Soon after I passed the Great Salt Lake, I arrived at the Salt Lake City airport and then the actual city. The transition from nothing to built up area is very quick. Since I’ll be staying in the area at the end of the month, I turned around and headed back toward Wendover. I’ll have time to tour the city when I’m staying near the airport.

Blossoms near the ground on a pink rose bush at the RV park.
On the way back to Wendover I had time to think about the original travelers to the west. When I was in the Twin Falls Idaho area, I learned that the Oregon trail went across southern Idaho on the south side of the Snake River. That area would have been open desert with lots of sage brush on gently rolling terrain in the mid 1800s. The first emigrants to California at the start of the gold rush angled southwest off the Oregon trail in the Twin Falls Idaho area. All of this avoided the Great Salt Lake and the salt flats to the west of the lake. It’s hard to imagine the type of character an explorer would need to find a route through the mountains, deserts and areas like the salt flats. The idea of starting out across the salt flat on foot knowing the water on the flat was undrinkable takes a particular kind of guts. I’ve read that at the peak of the gold rush emigrants were crossing the salt flats, so somebody must have blazed the trail.

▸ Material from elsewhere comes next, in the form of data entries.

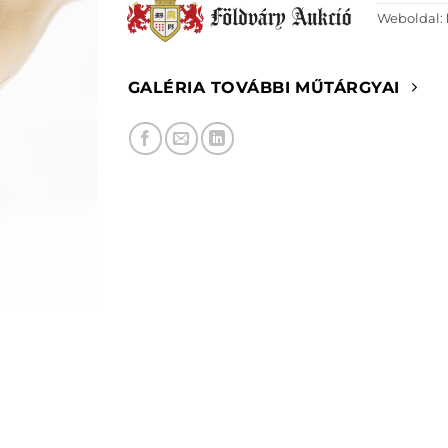
Weboldal:
GALÉRIA TOVÁBBI MŰTÁRGYAI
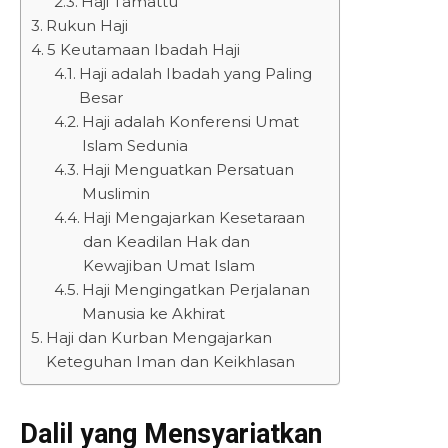
Haji Tamattu’
Rukun Haji
5 Keutamaan Ibadah Haji
Haji adalah Ibadah yang Paling
Besar
Haji adalah Konferensi Umat
Islam Sedunia
Haji Menguatkan Persatuan
Muslimin
Haji Mengajarkan Kesetaraan
dan Keadilan Hak dan
Kewajiban Umat Islam
Haji Mengingatkan Perjalanan
Manusia ke Akhirat
Haji dan Kurban Mengajarkan
Keteguhan Iman dan Keikhlasan
Dalil yang Mensyariatkan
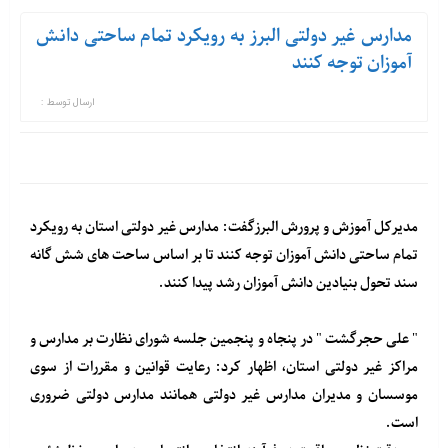
مدارس غیر دولتی البرز به رویکرد تمام ساحتی دانش
آموزان توجه کنند
ارسال توسط :
مدیرکل آموزش و پرورش البرزگفت: مدارس غیر دولتی استان به رویکرد
تمام ساحتی دانش آموزان توجه کنند تا بر اساس ساحت های شش گانه
سند تحول بنیادین دانش آموزان رشد پیدا کنند.
" علی حجرگشت " در پنجاه و پنجمین جلسه شورای نظارت بر مدارس و
مراکز غیر دولتی استان، اظهار کرد: رعایت قوانین و مقررات از سوی
موسسان و مدیران مدارس غیر دولتی همانند مدارس دولتی ضروری
است.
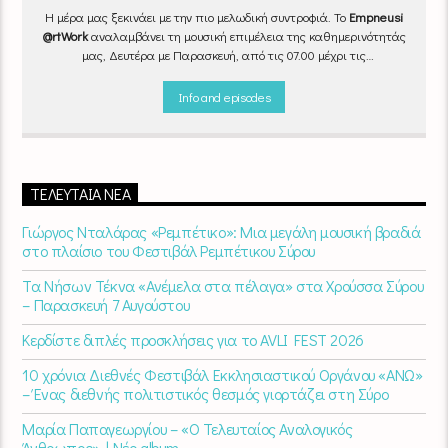
Η μέρα μας ξεκινάει με την πιο μελωδική συντροφιά. Το
Empneusi
@rtWork
αναλαμβάνει τη μουσική επιμέλεια της καθημερινότητάς
μας, Δευτέρα με Παρασκευή, από τις 07.00 μέχρι τις
10.00.
Επιλεγμένα τραγούδια
από την
εγχώρια
και τη
διεθνή
σκηνή
εναλλάσσονται αρμονικά, θυμίζοντάς μας πως δουλειά και
Info and episodes
τέχνη πάνε μαζί.
Καθημερινά
(Δευτέρα-Παρασκευή)
07:00 –
10:00
στον
Empneusi 107 FM
.
ΤΕΛΕΥΤΑΊΑ ΝΈΑ
Γιώργος Νταλάρας «Ρεμπέτικο»: Μια μεγάλη μουσική βραδιά
στο πλαίσιο του Φεστιβάλ Ρεμπέτικου Σύρου
Τα Νήσων Τέκνα «Ανέμελα στα πέλαγα» στα Χρούσσα Σύρου
– Παρασκευή 7 Αυγούστου
Κερδίστε διπλές προσκλήσεις για το AVLI FEST 2026
10 χρόνια Διεθνές Φεστιβάλ Εκκλησιαστικού Οργάνου «ΑΝΩ»
– Ένας διεθνής πολιτιστικός θεσμός γιορτάζει στη Σύρο​
Μαρία Παπαγεωργίου – «Ο Τελευταίος Αναλογικός
Άνθρωπος» | Νέο album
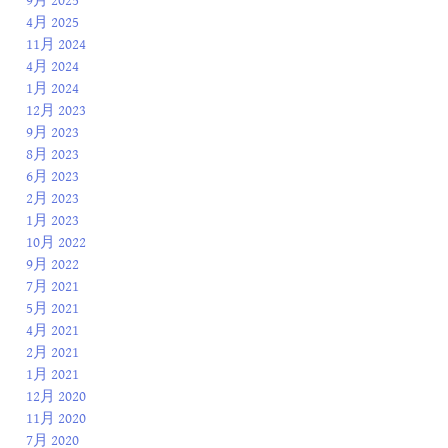
9月 2025
4月 2025
11月 2024
4月 2024
1月 2024
12月 2023
9月 2023
8月 2023
6月 2023
2月 2023
1月 2023
10月 2022
9月 2022
7月 2021
5月 2021
4月 2021
2月 2021
1月 2021
12月 2020
11月 2020
7月 2020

The next group of people to wonder about are the surveyors that laid out the railroads across the area and later the roads. They manage to find ways through the mountains with minimum grades. This often requires the route to wander miles north or south of the main east west path they are negotiating. It’s the surveyors that solve the riddle created as you travel across the flat of a valley toward a solid wall of mountains. They determine which way the road will turn to find the pass through the mountains.
Back in Wendover this afternoon I stopped at a casino to make my daily donation. However, I was luckier than the casino today. I left with a little more money than I started with. My next stop was at the Smith’s grocery store for a rotisserie chicken for dinner back at the RV.